[dtensor] Fix and improve the sharding cache behavior #109306

wanchaol · 2023-09-14T17:55:20Z

Stack from ghstack (oldest at bottom):

-> [dtensor] Fix and improve the sharding cache behavior #109306

The problem is essentially because we were hashing all the arguments, including
the scalar too (i.e. aten.div(tensor, scalar)), in the optimizer, the scalar might
change everytime we call the op, thus cache miss everytime we call the op

This PR improves the sharding cache behavior by introducing a
RuntimeSchemaInfo, used to record some runtime necessary hashing
information during op registration time. This enable us to:

only hash arguments that are tensor or have static_argnum, this is to
enable many cases like aten.div.Tensor(tensor, 0.23231) hit the cache.
as we currently hashing all args which exclude those cases
with the correct cache behavior, optimizers will hit the cache again
and resolve the high cpu overhead issue.

simple MLP shows all cache hit and for a single addmm -> 0.319ms (from 0.341ms), shows some hashing improvements:

Adam optimizer shows aten.div hit sharding cache again

resolves #109101 This PR improves the sharding cache behavior by introducing a RuntimeSchemaInfo, used to record some runtime necessary hashing information during op registration time. This enable us to: * only hash arguments that are tensor or have static_argnum, this is to enable many cases like aten.div.Tensor(tensor, 0.23231) hit the cache. as we currently hashing all args which exclude those cases * with the correct cache behavior, optimizers will hit the cache again and resolve the high cpu overhead issue. [ghstack-poisoned]

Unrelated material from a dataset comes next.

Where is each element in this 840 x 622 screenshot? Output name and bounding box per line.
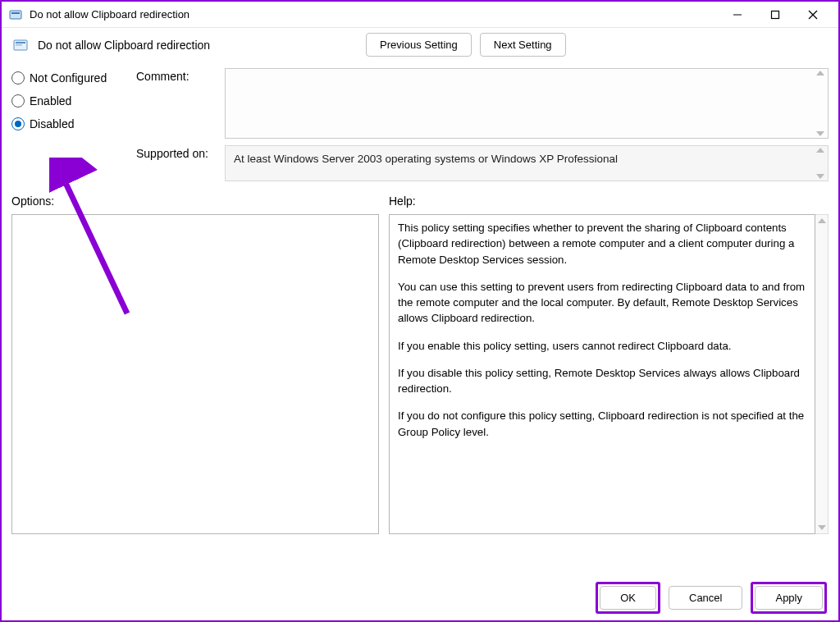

pytorch-bot · 2023-09-14T17:55:23Z

🔗 Helpful Links

🧪 See artifacts and rendered test results at hud.pytorch.org/pr/109306

📄 Preview Python docs built from this PR
📄 Preview C++ docs built from this PR
❓ Need help or want to give feedback on the CI? Visit the bot commands wiki or our office hours

Note: Links to docs will display an error until the docs builds have been completed.

✅ No Failures

As of commit b20036a with merge base dbddf18 ():
💚 Looks good so far! There are no failures yet. 💚

This comment was automatically generated by Dr. CI and updates every 15 minutes.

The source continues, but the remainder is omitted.